La ópera en el cine

Atestiguo en nombre de los aficionados a la ópera que aún recordamos los años 50. Era una época en la cual acceder a un teatro lírico contaba entre los privilegios de las grandes ciudades. Muy pocos países del mundo podían situar en sus mapas una red de estas salas. Más aún: de todos ellos, las de primera cantidad eran minoritarias. Ver una ópera, fuera de estos circuitos, se limitaba a ciertas adaptaciones cinematográficas. A veces eran fragmentarias. Otras, recogían una representación teatral que circulaba por cines muy marginales, escasos en número. Por fin, había curiosidades como filmes en que unos actores de play back fingían cantar cuando en realidad doblaban a cantantes reales. Así, Sophia Loren, pintada de negro, hacía de Aída con la voz de Renata Tebaldi. Estas transferencias carecían, en general, de calidad cinematográfica. Hubo excepciones, de las que rescato una notable: Los cuentos de Hoffmann de Powell y Pressburger (1951). Aunque cantada en inglés, contó con Thomas Beecham en el podio.
La televisión abrió otras puertas, las de sus platós. Hizo mucho por la divulgación operática, aunque limitándose en el comienzo al blanco y negro. Asimismo, era evidente que un plató no es un escenario. Más allá, se transmitieron funciones teatrales, siempre eficaces como sucedáneo, pero rudimentarias como producto visual, ya que se trataba de filmar algo hecho para ser visto en vivo.
Ahora contamos con una brillante síntesis: la ópera en los cines, con gran pantalla y filmada por un enjambre de cámaras que enriquecen los planos y permiten ver el trabajo actoral aún mejor que si estuviéramos en la sala de origen, salvo que nos dieran unas primeras filas de butacas. No todo el mundo puede viajar de Nueva York a Milán y de París a Buenos Aires para hacerse cargo de la actualidad operística mundial. Sí, en cambio, lo puede hacer en un cine de cualquier ciudad.

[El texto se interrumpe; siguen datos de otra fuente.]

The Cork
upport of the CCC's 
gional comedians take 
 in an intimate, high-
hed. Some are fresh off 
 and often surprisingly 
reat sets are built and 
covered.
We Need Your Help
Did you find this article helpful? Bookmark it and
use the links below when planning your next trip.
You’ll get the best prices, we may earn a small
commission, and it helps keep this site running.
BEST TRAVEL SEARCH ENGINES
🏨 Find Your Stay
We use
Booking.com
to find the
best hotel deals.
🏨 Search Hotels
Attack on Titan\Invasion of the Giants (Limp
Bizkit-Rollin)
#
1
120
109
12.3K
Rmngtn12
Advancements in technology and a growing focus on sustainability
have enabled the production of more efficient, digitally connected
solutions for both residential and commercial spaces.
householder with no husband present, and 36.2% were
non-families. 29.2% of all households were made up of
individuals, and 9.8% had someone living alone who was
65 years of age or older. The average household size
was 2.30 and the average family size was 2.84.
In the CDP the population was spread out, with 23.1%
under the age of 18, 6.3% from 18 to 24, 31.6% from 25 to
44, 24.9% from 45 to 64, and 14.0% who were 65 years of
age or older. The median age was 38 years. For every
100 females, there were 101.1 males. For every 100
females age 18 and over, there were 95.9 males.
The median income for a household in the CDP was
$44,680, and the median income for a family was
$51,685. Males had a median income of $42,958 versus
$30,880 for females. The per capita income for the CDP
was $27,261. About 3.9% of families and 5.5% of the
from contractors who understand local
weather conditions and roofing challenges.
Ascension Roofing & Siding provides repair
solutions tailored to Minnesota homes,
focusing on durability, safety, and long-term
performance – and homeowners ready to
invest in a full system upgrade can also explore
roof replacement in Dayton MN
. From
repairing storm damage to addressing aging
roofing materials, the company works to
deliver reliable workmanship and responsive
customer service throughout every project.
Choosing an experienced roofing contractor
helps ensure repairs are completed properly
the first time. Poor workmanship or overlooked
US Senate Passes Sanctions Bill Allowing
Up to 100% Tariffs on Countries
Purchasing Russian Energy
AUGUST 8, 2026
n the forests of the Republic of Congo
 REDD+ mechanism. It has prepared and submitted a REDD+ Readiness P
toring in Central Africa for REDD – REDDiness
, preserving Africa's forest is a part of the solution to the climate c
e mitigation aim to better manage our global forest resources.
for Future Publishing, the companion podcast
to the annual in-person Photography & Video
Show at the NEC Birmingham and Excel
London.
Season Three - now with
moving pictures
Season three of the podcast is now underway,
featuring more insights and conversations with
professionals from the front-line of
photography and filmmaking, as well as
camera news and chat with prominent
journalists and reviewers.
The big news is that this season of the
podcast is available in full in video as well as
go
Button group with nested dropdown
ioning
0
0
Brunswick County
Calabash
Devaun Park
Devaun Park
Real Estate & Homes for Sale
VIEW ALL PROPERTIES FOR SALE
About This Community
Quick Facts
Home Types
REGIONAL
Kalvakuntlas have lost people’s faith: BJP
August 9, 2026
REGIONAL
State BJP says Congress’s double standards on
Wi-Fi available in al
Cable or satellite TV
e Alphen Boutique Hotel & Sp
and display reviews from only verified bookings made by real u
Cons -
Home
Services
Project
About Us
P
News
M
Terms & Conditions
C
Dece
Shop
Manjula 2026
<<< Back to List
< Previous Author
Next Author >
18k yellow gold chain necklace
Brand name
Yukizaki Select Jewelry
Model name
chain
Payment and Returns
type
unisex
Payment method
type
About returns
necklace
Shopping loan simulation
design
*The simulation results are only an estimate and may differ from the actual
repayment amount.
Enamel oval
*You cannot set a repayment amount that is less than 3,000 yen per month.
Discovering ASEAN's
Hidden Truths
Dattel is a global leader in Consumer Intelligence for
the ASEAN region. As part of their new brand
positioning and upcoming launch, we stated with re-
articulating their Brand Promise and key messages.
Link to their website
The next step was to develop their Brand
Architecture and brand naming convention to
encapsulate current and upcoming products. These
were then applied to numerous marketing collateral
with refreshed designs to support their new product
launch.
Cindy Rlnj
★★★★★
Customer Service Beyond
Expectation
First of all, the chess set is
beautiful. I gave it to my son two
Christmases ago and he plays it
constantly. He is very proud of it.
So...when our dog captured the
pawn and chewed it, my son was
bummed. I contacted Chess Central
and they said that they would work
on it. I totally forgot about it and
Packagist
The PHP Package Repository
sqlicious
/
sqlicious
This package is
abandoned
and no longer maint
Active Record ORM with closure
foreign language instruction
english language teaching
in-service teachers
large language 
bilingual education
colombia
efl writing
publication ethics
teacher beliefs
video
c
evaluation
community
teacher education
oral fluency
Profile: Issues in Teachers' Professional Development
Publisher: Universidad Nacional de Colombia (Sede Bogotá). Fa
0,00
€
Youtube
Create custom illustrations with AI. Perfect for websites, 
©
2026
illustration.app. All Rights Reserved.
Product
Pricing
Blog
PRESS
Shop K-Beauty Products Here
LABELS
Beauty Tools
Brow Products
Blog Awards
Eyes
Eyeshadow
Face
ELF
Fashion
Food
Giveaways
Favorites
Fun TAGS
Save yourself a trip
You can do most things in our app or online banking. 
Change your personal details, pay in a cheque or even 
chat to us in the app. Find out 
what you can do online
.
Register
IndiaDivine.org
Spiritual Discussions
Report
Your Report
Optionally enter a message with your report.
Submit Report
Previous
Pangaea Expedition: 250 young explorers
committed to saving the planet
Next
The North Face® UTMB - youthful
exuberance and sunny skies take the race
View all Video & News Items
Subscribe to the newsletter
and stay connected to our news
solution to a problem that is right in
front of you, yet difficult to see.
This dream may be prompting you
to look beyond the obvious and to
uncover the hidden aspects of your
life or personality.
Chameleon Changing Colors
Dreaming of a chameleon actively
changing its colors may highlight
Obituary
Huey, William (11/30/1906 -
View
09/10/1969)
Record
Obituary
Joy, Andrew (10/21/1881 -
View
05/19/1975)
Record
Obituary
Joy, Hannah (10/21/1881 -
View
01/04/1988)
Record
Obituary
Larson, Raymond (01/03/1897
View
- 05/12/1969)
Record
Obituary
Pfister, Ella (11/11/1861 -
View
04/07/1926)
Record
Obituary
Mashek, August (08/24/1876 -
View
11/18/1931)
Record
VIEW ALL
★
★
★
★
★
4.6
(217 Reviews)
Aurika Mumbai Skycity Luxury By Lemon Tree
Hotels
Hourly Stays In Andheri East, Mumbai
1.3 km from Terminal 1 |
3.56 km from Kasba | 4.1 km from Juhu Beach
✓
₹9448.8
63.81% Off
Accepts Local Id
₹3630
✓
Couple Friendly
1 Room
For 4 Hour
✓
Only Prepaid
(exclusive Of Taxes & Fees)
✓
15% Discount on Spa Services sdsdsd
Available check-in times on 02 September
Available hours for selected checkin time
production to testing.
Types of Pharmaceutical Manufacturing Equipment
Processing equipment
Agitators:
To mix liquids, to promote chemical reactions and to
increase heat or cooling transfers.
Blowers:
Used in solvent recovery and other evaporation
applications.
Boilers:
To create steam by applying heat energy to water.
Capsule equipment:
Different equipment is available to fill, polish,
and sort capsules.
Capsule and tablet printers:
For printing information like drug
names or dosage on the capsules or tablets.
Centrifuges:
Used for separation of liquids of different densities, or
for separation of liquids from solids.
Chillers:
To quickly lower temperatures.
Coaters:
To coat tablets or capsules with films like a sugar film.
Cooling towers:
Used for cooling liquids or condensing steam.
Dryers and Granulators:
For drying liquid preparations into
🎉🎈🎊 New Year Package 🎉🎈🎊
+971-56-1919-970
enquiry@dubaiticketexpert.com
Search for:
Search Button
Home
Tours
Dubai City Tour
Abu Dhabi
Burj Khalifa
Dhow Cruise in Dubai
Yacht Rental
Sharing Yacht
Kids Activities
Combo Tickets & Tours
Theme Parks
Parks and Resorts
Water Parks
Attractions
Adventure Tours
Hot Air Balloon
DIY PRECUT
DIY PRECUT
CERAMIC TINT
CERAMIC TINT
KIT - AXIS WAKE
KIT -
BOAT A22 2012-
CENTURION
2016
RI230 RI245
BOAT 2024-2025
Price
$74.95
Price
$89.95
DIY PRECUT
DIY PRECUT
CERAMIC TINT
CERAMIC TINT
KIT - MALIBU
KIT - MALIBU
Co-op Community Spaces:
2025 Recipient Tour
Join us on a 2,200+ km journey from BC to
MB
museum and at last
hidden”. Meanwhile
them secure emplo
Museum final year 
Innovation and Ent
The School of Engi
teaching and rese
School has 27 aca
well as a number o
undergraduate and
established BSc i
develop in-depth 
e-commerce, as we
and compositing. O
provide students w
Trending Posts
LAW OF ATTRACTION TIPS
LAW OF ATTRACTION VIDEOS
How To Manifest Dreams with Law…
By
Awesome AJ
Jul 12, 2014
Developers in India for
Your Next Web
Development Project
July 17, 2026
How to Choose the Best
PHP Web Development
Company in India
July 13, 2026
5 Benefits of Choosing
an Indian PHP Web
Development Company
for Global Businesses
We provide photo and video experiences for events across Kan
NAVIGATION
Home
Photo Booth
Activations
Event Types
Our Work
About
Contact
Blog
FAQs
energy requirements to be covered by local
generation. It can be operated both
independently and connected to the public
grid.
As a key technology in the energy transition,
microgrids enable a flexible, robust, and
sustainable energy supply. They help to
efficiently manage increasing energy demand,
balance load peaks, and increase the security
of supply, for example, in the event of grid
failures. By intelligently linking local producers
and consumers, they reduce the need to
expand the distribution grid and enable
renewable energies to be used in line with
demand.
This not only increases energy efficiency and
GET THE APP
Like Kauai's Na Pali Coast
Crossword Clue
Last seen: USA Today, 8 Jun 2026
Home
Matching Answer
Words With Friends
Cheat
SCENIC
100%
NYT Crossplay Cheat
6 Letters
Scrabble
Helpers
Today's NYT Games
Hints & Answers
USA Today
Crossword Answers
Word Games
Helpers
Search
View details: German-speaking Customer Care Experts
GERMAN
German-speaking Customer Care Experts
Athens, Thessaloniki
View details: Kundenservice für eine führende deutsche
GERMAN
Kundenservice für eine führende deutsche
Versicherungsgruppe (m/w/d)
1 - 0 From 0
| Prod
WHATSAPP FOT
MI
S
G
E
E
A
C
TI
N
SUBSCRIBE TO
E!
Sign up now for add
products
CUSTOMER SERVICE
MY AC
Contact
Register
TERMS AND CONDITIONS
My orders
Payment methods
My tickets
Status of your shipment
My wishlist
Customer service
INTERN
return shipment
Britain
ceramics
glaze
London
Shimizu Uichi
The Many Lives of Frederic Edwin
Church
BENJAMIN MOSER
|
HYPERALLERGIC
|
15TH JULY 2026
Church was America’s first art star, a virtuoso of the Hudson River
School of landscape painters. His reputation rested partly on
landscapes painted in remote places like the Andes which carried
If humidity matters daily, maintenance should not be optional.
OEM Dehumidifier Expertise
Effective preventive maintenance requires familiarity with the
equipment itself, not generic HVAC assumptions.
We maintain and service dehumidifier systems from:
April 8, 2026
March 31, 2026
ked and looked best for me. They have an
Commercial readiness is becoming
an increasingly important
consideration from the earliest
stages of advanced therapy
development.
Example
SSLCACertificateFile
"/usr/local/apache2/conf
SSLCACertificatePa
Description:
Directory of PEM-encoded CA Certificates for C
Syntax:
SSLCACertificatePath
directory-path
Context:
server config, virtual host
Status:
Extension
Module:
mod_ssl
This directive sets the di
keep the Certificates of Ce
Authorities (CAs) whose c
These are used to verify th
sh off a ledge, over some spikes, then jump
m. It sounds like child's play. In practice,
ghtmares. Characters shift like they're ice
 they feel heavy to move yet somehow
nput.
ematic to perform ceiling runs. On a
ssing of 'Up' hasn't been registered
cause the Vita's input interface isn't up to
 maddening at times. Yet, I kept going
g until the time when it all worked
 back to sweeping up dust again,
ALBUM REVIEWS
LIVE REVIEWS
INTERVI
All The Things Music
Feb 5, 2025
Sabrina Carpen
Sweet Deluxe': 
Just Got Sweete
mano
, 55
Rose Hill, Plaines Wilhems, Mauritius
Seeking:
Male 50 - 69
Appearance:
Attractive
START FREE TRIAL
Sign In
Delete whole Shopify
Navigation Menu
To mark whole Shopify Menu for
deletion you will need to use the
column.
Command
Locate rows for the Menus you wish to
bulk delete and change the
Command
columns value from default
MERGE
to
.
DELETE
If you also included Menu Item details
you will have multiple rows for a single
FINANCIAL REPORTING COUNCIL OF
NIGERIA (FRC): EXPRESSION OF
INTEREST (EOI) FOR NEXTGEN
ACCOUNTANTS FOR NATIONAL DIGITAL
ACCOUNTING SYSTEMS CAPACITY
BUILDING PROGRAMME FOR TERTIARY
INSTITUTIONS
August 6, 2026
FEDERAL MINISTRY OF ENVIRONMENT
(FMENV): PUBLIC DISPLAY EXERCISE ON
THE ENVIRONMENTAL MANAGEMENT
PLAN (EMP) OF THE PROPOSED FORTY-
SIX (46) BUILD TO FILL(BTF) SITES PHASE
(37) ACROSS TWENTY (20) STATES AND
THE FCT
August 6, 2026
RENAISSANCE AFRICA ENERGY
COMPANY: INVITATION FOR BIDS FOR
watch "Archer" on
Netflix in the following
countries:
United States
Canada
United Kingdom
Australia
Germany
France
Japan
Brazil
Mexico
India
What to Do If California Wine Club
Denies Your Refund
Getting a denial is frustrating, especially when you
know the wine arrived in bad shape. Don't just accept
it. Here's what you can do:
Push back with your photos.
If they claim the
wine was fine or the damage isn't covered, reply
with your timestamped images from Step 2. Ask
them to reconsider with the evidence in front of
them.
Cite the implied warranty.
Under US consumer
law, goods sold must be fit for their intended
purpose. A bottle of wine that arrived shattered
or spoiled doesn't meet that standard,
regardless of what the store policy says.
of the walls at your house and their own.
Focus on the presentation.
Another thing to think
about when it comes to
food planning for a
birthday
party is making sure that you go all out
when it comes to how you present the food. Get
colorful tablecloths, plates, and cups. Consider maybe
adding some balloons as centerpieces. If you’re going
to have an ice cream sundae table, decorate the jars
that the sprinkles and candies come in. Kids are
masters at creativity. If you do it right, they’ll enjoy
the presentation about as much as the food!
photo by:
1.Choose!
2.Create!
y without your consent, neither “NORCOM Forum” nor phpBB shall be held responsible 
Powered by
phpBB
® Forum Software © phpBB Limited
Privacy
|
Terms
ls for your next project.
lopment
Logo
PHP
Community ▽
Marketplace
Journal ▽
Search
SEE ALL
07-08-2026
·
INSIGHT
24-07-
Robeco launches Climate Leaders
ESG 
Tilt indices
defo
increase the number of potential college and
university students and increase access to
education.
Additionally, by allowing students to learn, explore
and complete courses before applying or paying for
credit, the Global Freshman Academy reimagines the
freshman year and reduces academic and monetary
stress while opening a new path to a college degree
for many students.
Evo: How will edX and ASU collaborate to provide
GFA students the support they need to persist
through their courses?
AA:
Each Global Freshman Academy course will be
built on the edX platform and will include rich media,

Las puestas filmadas tienen exigencias que, en general, han mejorado la calidad de escena y comediantes. Los materiales son más veraces que en la realidad, si cabe el énfasis. Lo mismo en cuanto al vestuario y la caracterización. Lo advertimos con esos primeros planos que hurgan en los detalles de un gran actor o una gran actriz. Dicho esto, paso al libro de quejas y restricciones. La mayor es que el cine resta público a las salas porque la gente prefiere ver las óperas a la vuelta de su casa en vez de ir hasta unos teatros que, con frecuencia, son muy caros, están lejos de las periferias y los pequeños poblados, aparte de que las proyecciones se pueden repetir, a veces durante años, en tanto las funciones teatrales pasan de largo a las pocas noches.
Junto a estas objeciones de conjunto, van los detalles. Se exige cada vez más que los cantantes sean guapos y de buena figura. No es una ley demasiado estricta pero sí es cierto que, a la hora de elegir, un teatro prefiere a la bonita o al carilindo sobre unas iguales calidades de medios. Algo similar sucede con los vestuarios y las escenografías, incluidas en ellas las proyecciones, los efectos por láser, los trucos de iluminación en general. Se cuestiona que se hacen pensando más en una filmación que en una representación.
Unos y otros argumentos quedan a juicio del lector. Sólo arriesgo una prueba de calidad social. En las más remotas poblaciones es posible ver de cerca una función del Metropolitan, el Real, la Scala o el Covent Garden. Ver y volver a ver. Eventualmente, en una pantalla televisiva de proporciones aceptables. La podemos encender en pleno Sahara, en plena Siberia, en cualquier islote del Pacífico. Hay operófilos y operómanos por todas partes. Queda abierta la encuesta.